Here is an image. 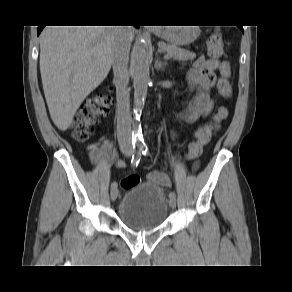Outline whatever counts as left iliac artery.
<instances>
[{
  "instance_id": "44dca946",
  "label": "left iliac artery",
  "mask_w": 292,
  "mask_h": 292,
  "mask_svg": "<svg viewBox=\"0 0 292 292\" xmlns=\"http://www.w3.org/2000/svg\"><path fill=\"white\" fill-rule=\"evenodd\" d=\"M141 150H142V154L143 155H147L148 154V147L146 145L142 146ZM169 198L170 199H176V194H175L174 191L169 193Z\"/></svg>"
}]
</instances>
────────────────
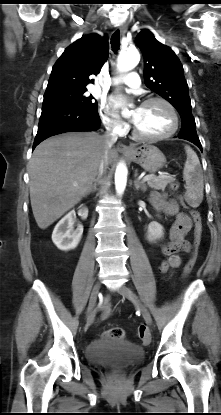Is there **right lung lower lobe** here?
────────────────
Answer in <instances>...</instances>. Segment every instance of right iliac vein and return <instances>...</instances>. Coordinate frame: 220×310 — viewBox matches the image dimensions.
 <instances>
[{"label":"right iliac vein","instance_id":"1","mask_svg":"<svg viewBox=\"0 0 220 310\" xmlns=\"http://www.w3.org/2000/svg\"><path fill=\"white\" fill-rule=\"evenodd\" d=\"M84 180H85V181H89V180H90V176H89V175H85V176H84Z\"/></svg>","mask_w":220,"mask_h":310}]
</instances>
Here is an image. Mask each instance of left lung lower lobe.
────────────────
In the listing above, find the line holding "Answer in <instances>...</instances>." and the line holding "Here is an image. Mask", then output those two lines and every line between them exactly.

Answer in <instances>...</instances>. Segment every instance of right iliac vein and return <instances>...</instances>. Coordinate frame: 220×310 — viewBox matches the image dimensions.
 <instances>
[{"label":"right iliac vein","instance_id":"1","mask_svg":"<svg viewBox=\"0 0 220 310\" xmlns=\"http://www.w3.org/2000/svg\"><path fill=\"white\" fill-rule=\"evenodd\" d=\"M84 180H85V181H89V180H90V176H89V175H85V176H84Z\"/></svg>","mask_w":220,"mask_h":310}]
</instances>
Here is an image. Mask each instance of left lung lower lobe.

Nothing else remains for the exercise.